The Biden administration announced on Friday that it would offer temporary protected status to nationals of Cameroon, shielding them from deportation and enabling them to obtain work permits, amid escalating armed conflict that has spawned a humanitarian crisis in the African country.
Some 40,000 nationals of Cameroon, many of whom sought safe haven in the United States in recent years, are expected to be eligible. The largest communities of people from Cameroon are in the Washington, D.C., metropolitan area and California.
Immigrant advocates and Democratic lawmakers had been ratcheting up pressure on the Biden administration in recent months to extend the humanitarian protection to Cameroon, especially after the administration moved swiftly when war erupted in Ukraine to offer temporary protected status last month to people from that country who were already in the United States.

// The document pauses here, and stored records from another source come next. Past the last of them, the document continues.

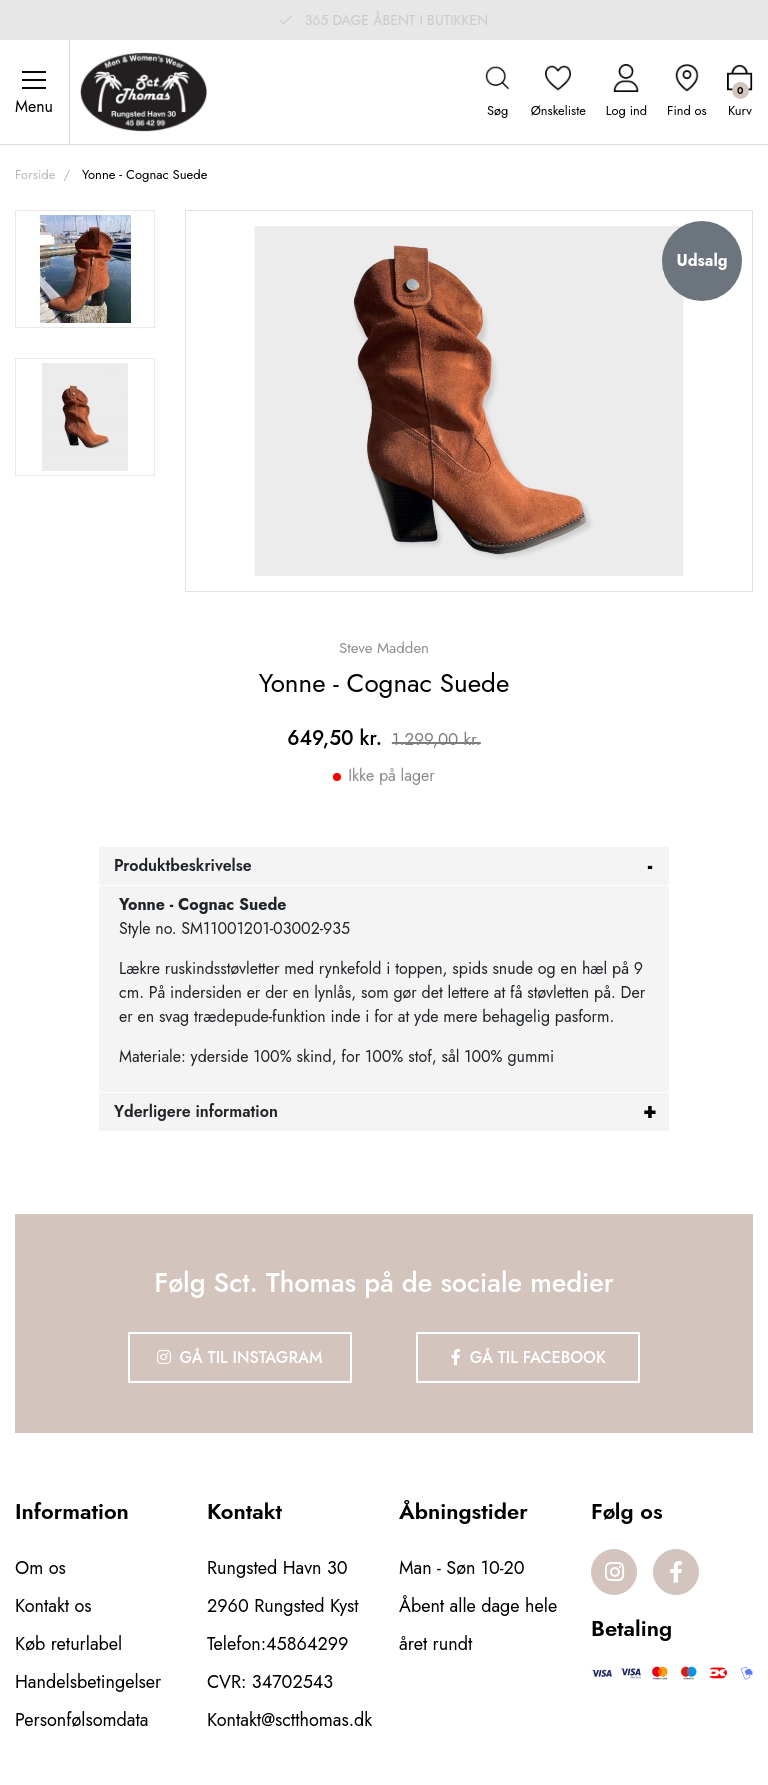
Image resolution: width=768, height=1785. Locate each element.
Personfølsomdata (81, 1720)
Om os (40, 1568)
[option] (85, 269)
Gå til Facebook (528, 1357)
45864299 (307, 1644)
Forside (35, 174)
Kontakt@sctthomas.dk (289, 1720)
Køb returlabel (68, 1644)
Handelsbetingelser (88, 1682)
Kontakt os (53, 1606)
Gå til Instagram (240, 1357)
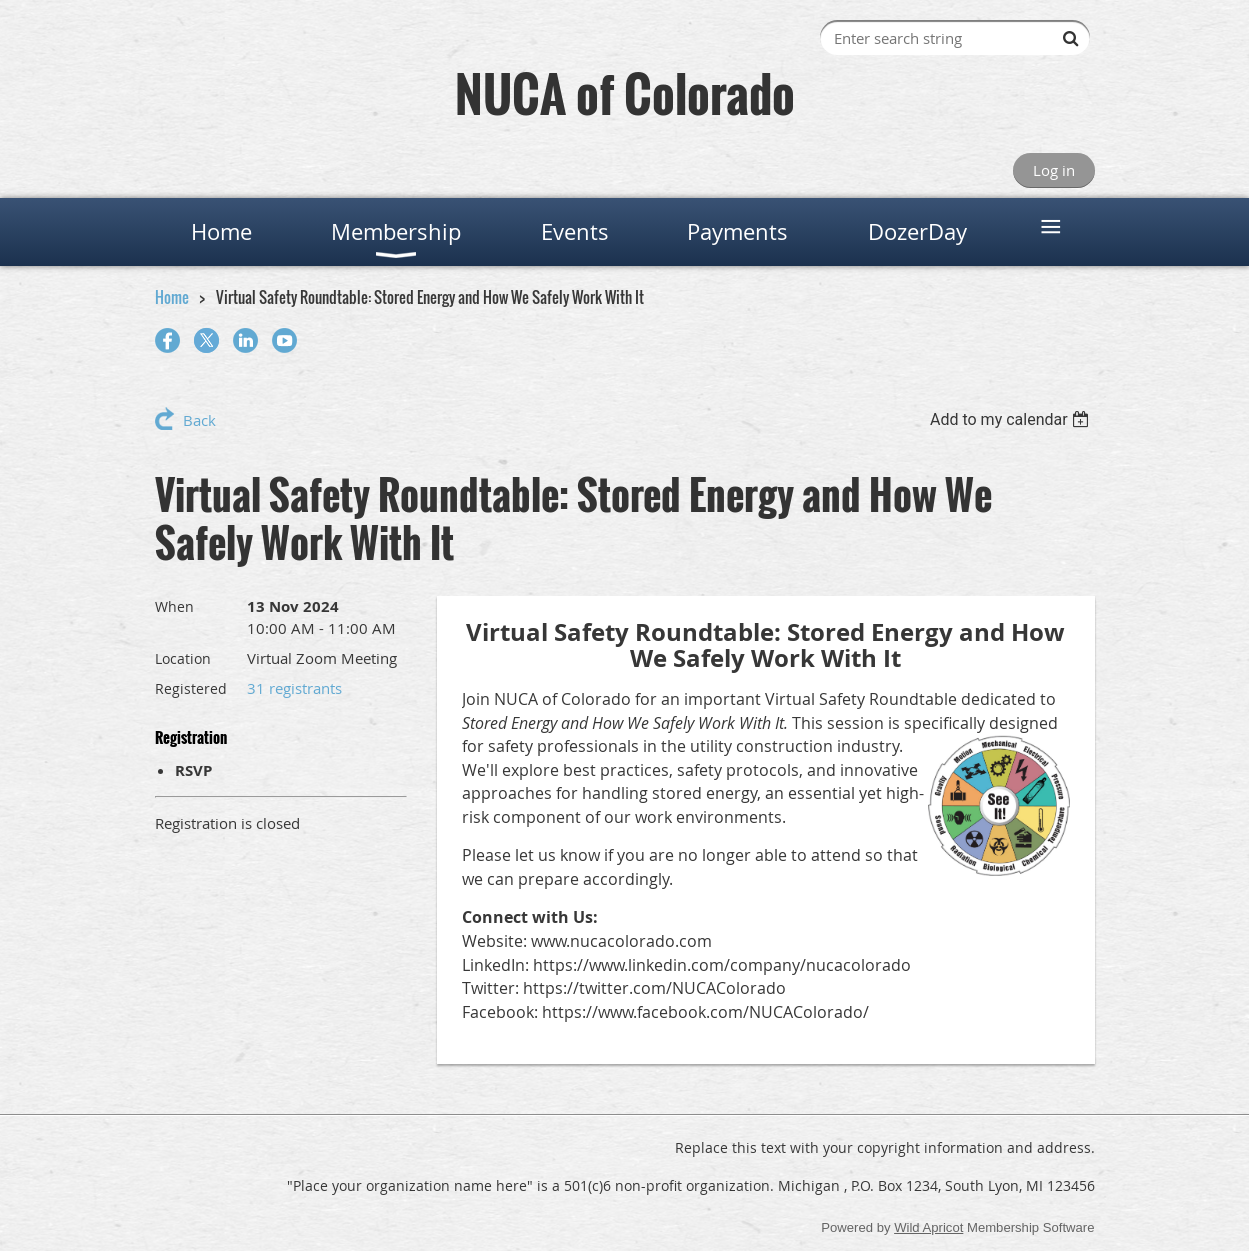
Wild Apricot (928, 1227)
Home (172, 297)
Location (183, 658)
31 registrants (294, 688)
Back (199, 420)
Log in (1054, 170)
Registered (191, 688)
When (174, 606)
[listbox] (1012, 419)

That decision, which benefited some 30,000 Ukrainians, highlighted what critics said appeared to be a stark difference in the government’s treatment of Europeans and nationals of countries with majority Black or Hispanic populations.
The designation will benefit Cameroonians who were in the United States as of April 14, and it will last for 18 months. Advocates applauded the decision but said it was overdue.
“We have been fighting for a very long time to get T.P.S. for Cameroon,” said Guerline Jozef, co-founder of the Haitian Bridge Alliance and the Cameroonian Advocacy Network, who has been among the most vocal proponents of extending the protection.
“The way the U.S. was able to quickly provide protection for Ukrainians while denying protection for Black and brown vulnerable people is proof of a double standard,” she said.
Robyn Barnard, senior advocacy counsel for refugee protection at Human Rights First, said the humanitarian protection “had been urgently needed for years, and is the right move by the Biden administration.”
Hundreds of thousands of people in Cameroon have been displaced by a five-year civil war pitting the French-speaking government against English-speaking separatists.
The strife has displaced some two million people in Anglophone regions and has resulted in thousands of civilian deaths and widespread food insecurity. As of December, 4.4 million people in Cameroon required humanitarian assistance, according to the United Nations. The State Department has cataloged serious human rights violations perpetrated by the police and the military, including torture and extrajudicial killings.
Fearing for their lives, several thousand Cameroon citizens from the English-speaking northwest have embarked on treacherous journeys to seek asylum, crossing South America, including the lawless jungle stretch called the Darien Gap, and Mexico to reach the United States. On arrival, many have been locked up in immigration detention facilities.
Hundreds have been expelled back to Cameroon. International human rights groups have documented that some of them have fallen victim to persecution and abuse after returning to their country.